* _Exercise data_
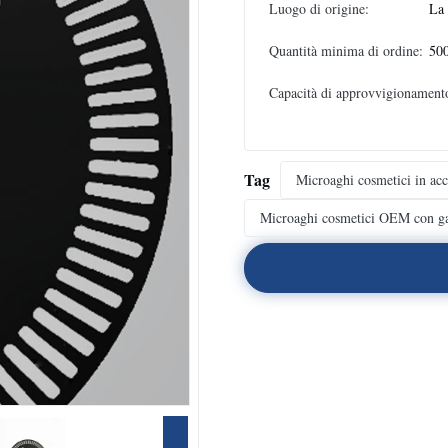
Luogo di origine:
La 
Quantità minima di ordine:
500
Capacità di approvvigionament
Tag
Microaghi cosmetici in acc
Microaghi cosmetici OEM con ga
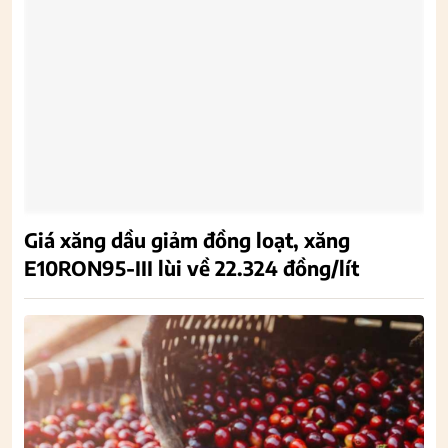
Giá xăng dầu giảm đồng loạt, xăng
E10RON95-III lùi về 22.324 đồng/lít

...

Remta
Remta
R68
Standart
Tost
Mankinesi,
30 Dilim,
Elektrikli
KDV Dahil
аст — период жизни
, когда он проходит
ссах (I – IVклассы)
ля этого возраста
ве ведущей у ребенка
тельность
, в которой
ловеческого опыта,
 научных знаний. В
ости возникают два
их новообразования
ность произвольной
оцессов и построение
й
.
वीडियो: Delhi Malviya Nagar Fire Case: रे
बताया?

---

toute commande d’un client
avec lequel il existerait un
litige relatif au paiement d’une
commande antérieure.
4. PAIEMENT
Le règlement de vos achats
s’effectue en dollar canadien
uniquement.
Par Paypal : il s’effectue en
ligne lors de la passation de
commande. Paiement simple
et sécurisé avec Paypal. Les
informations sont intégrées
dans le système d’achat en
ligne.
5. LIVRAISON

* _What is expected_
Scan the data, and report each line that uses the word "cosmetici".

* _Solved exercise_
Microaghi cosmetici in acc
Microaghi cosmetici OEM con ga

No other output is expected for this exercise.